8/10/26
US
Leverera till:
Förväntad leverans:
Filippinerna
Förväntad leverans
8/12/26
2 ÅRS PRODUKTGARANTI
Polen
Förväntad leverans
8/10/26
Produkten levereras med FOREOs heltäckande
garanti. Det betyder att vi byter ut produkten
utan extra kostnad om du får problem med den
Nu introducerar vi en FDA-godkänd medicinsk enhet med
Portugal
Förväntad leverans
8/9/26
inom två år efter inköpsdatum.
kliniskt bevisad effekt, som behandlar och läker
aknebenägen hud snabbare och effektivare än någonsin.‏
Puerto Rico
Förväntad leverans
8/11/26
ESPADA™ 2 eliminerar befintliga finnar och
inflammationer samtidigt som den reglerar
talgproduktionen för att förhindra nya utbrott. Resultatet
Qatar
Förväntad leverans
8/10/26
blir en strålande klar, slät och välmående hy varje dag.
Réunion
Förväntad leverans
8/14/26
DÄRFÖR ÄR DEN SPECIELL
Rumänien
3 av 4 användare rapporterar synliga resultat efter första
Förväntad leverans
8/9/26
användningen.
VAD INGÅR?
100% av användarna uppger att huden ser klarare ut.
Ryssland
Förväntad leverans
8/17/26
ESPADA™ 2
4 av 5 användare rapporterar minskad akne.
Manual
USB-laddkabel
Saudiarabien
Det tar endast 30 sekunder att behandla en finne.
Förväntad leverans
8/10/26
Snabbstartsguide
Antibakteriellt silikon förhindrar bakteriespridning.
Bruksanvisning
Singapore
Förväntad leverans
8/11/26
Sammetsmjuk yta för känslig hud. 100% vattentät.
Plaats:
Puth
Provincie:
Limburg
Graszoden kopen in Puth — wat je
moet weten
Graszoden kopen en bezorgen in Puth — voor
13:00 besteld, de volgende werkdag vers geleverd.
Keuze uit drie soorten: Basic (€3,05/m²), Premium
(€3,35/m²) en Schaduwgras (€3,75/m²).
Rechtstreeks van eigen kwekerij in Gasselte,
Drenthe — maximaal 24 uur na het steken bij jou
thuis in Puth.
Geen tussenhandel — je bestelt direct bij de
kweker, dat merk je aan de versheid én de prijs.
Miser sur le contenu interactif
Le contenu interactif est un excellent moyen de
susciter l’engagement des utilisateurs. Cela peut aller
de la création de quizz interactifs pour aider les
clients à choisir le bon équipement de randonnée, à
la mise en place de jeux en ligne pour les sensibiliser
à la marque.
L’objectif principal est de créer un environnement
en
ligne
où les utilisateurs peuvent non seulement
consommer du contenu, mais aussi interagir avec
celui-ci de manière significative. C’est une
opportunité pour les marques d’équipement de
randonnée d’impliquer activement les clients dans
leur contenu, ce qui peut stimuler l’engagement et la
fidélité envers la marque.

## Aim of the exercise:
Go line by line through the records above and copy each one containing "Graszoden".

## Result for this exercise:
Graszoden kopen in Puth — wat je
Graszoden kopen en bezorgen in Puth — voor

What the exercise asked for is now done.